When you take about ten neighborhoods, you get a city. It was just a larger group of people. They would have a get-together once or twice a year, where neighborhoods could meet with strangers that were more or less safe. It was like a fair, with rides and dances and that sort of thing. It’s still considered the event of the year in most places.

They also gave neighborhood leaders a chance to talk, air grievances, that sort of thing. Every neighborhood paid in for a local police office and fire station. Everybody wanted to house them in their neighborhood. They all wanted to talk about bartering prices and whether the city should mandate how much different things were worth. It was mostly good natured, little things. Because, if they knew anything, it was that they needed each other to survive.

There were still some “national” services that held sway over everyone. Delivery services became crucial, as well as the farms. While we used to hate the “superfarms” with robots and copywritten genetic produce, the situation changed after. There were two camps then. Neighborhoods who had enough know-how and space to provide their own food, and the ones that ordered straight from the source.

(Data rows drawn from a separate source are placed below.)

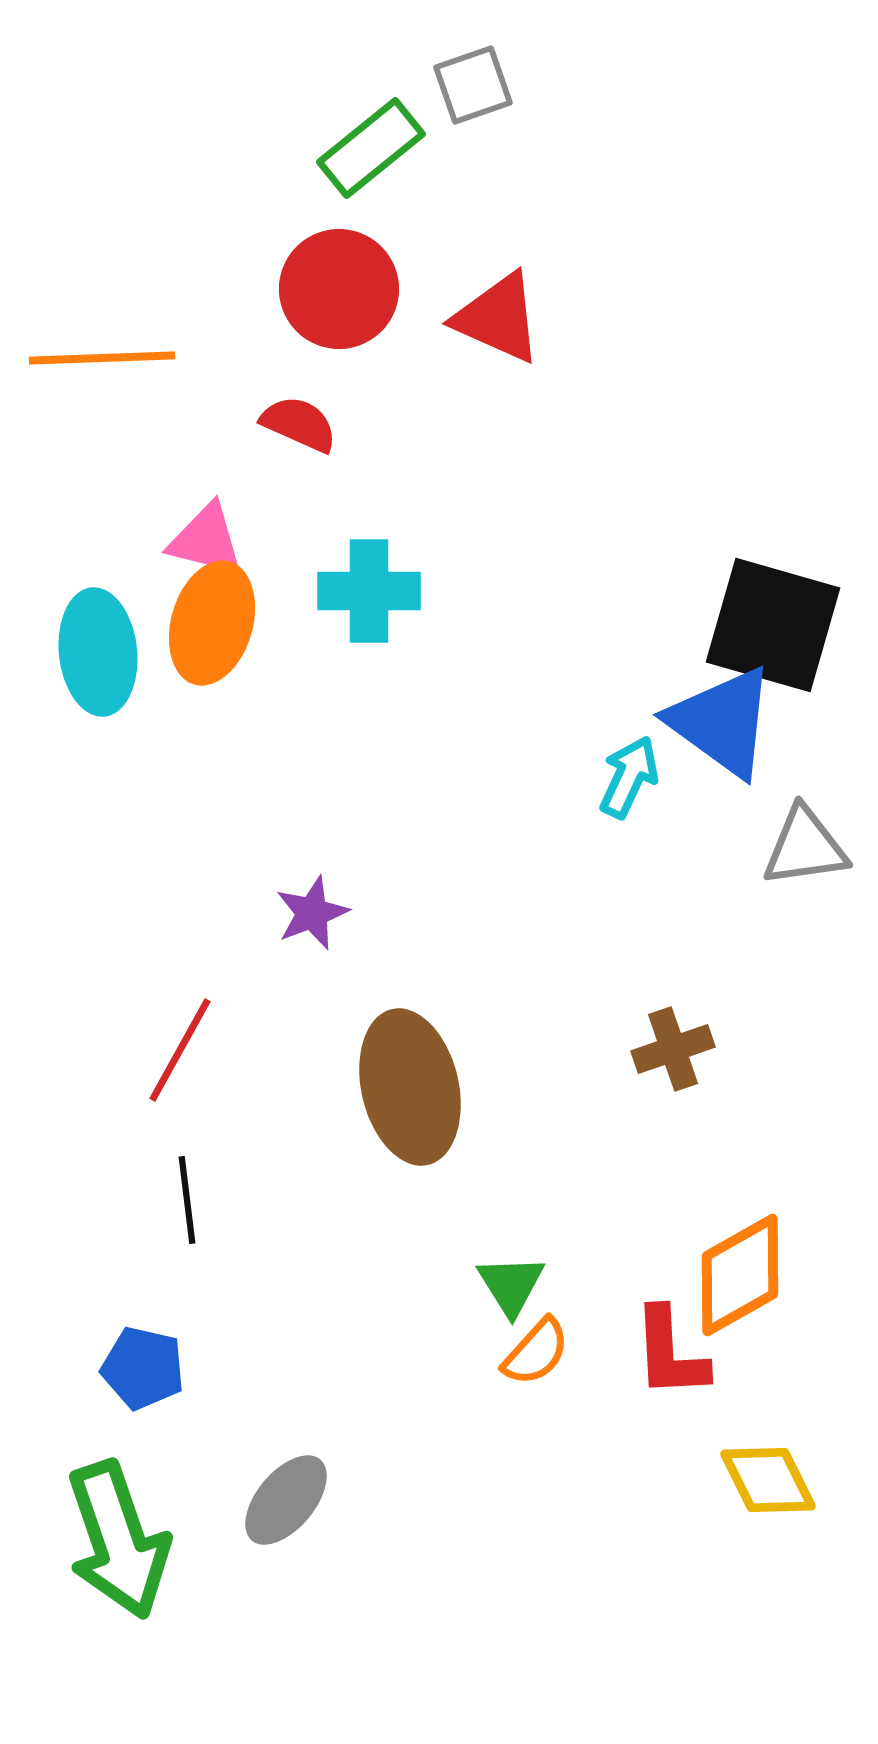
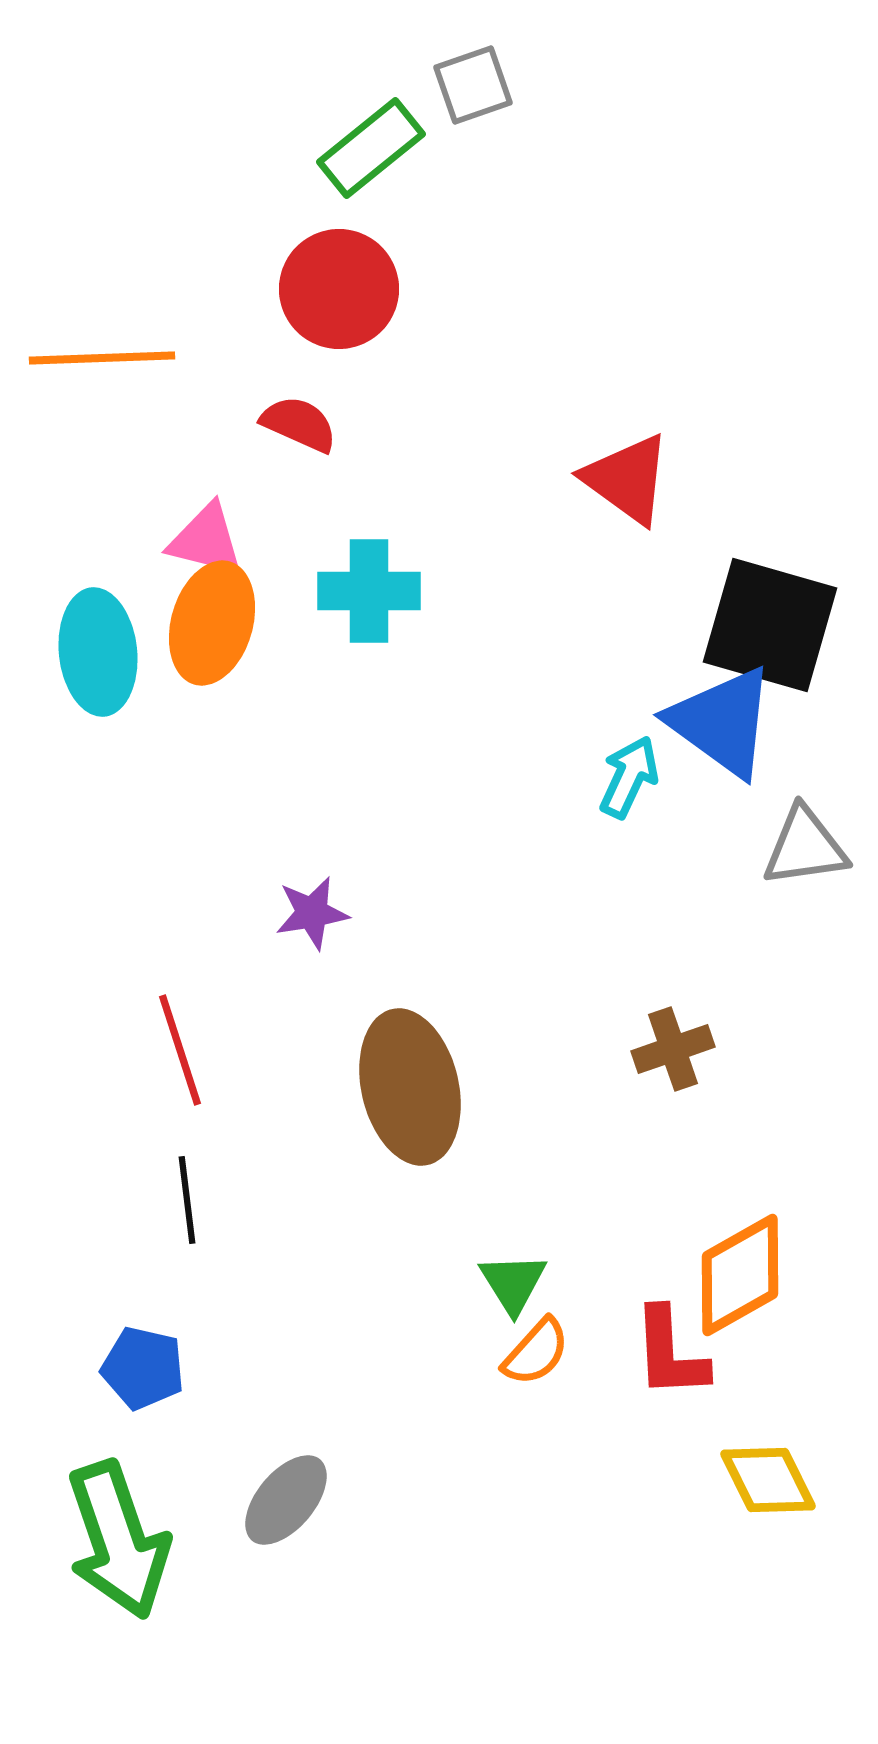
red triangle: moved 129 px right, 161 px down; rotated 12 degrees clockwise
black square: moved 3 px left
purple star: rotated 12 degrees clockwise
red line: rotated 47 degrees counterclockwise
green triangle: moved 2 px right, 2 px up
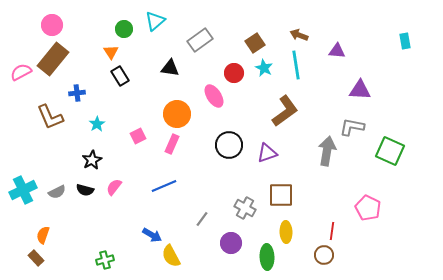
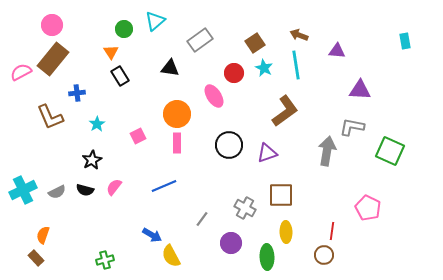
pink rectangle at (172, 144): moved 5 px right, 1 px up; rotated 24 degrees counterclockwise
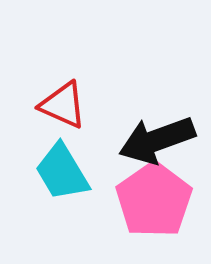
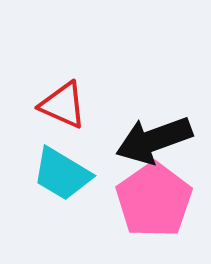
black arrow: moved 3 px left
cyan trapezoid: moved 2 px down; rotated 28 degrees counterclockwise
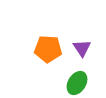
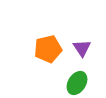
orange pentagon: rotated 16 degrees counterclockwise
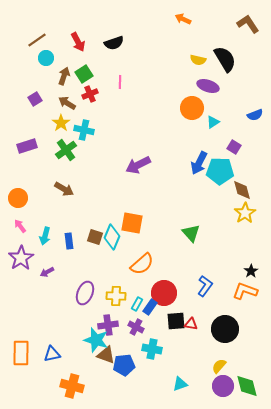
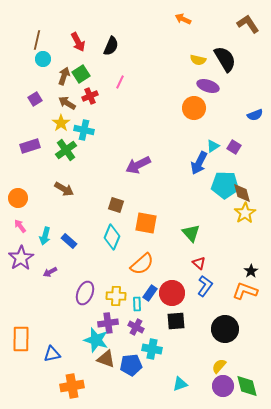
brown line at (37, 40): rotated 42 degrees counterclockwise
black semicircle at (114, 43): moved 3 px left, 3 px down; rotated 48 degrees counterclockwise
cyan circle at (46, 58): moved 3 px left, 1 px down
green square at (84, 74): moved 3 px left
pink line at (120, 82): rotated 24 degrees clockwise
red cross at (90, 94): moved 2 px down
orange circle at (192, 108): moved 2 px right
cyan triangle at (213, 122): moved 24 px down
purple rectangle at (27, 146): moved 3 px right
cyan pentagon at (220, 171): moved 5 px right, 14 px down
brown diamond at (242, 190): moved 3 px down
orange square at (132, 223): moved 14 px right
brown square at (95, 237): moved 21 px right, 32 px up
blue rectangle at (69, 241): rotated 42 degrees counterclockwise
purple arrow at (47, 272): moved 3 px right
red circle at (164, 293): moved 8 px right
cyan rectangle at (137, 304): rotated 32 degrees counterclockwise
blue rectangle at (150, 307): moved 14 px up
red triangle at (191, 324): moved 8 px right, 61 px up; rotated 32 degrees clockwise
purple cross at (108, 325): moved 2 px up
orange rectangle at (21, 353): moved 14 px up
brown triangle at (106, 355): moved 4 px down
blue pentagon at (124, 365): moved 7 px right
orange cross at (72, 386): rotated 25 degrees counterclockwise
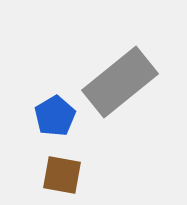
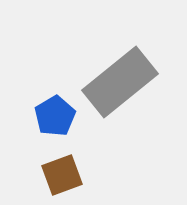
brown square: rotated 30 degrees counterclockwise
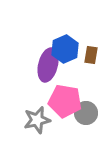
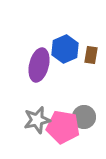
purple ellipse: moved 9 px left
pink pentagon: moved 2 px left, 26 px down
gray circle: moved 2 px left, 4 px down
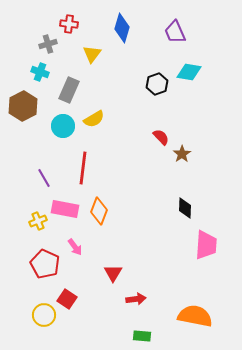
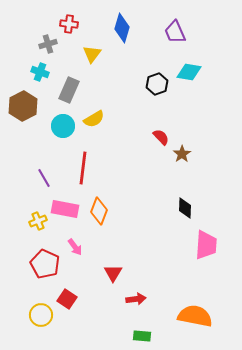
yellow circle: moved 3 px left
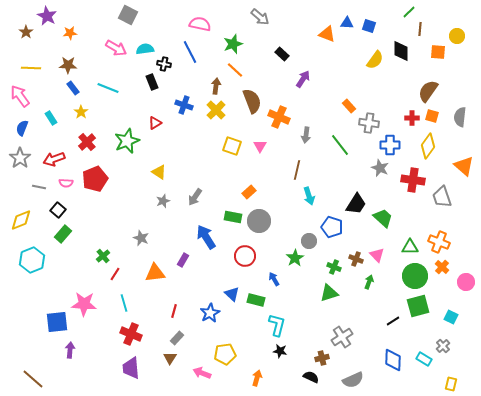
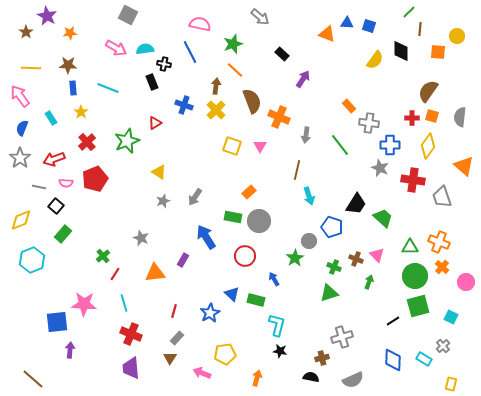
blue rectangle at (73, 88): rotated 32 degrees clockwise
black square at (58, 210): moved 2 px left, 4 px up
gray cross at (342, 337): rotated 15 degrees clockwise
black semicircle at (311, 377): rotated 14 degrees counterclockwise
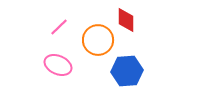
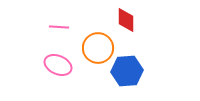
pink line: rotated 48 degrees clockwise
orange circle: moved 8 px down
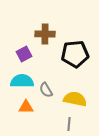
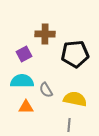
gray line: moved 1 px down
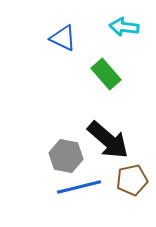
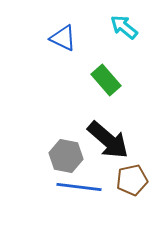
cyan arrow: rotated 32 degrees clockwise
green rectangle: moved 6 px down
blue line: rotated 21 degrees clockwise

The network, too, became indispensable. When I was growing up, there was this one long cable that went all around the world, connecting everybody. It was like a root, with branches all over the place so that they could reach the cities and homes. But after the neighborhoods started taking care of themselves, they started making their own version of the network. Instead of being tied to the big cable, they started tying their connections to local cities. And, after a decade or so, all those connections started looking more like a spider’s web, and less like a root. Now, every neighborhood has their own big computer with ridiculous processing power and petabytes of storage. Everybody gets their own little wireless terminal that ties to it, and as long as they keep it maintained, those things are pretty rock solid.

Oh, I mentioned the police, didn’t I? Yeah. You had about twenty guys for every city, which doesn’t seem like much, but the whole “neighborhood family” thing made it much less likely for people to hurt or steal from each other. You had to walk a long way to find a stranger, just to steal from them.

And cars. We used to all have cars. I mean, really. Every family had one or two cars that all ran on gas. What? Gas. Petroleum. Oil, whatever. After we all started relying on the neighborhood, there didn’t seem to be much point in having them. These days, every neighborhood has one or two electric vans that they use to go out to trade with the others.

And, of course, we still have money. When I was a kid, it was this fiat money that was based on paper with these exquisite designs on them. But, of course, as soon as the federal government started losing control, people started using a more stable form of currency. One that wasn’t based on a government. You know, when I was a kid, the government could just change the price of a dollar by printing more money or changing the interest rate that everybody had to agree to? Madness.

So, now we have that blockchain nonsense. It’s not based on anything but numbers really, and most people don’t use it in their daily lives. It’s mostly to round out the cost of something. Like, one dinette set is worth one chicken plus a half a coin. When neighborhoods hire people from other neighborhoods, they often do it in coin because neighborhood prices vary.

Oh, there’s so much. The strangest thing about it, I think, is the fact that it doesn’t feel weird anymore. I look around and I see the neighborhood as an extended family. We take joy in a neighbor’s new child, and we all mourn the death of a friend together. When one of the kids gets his medical doctorate or trade school masterpiece, we all take pride in them, and let him know they will be cherished at home.

And it feels normal. The strangest thing to me is that this is normal now.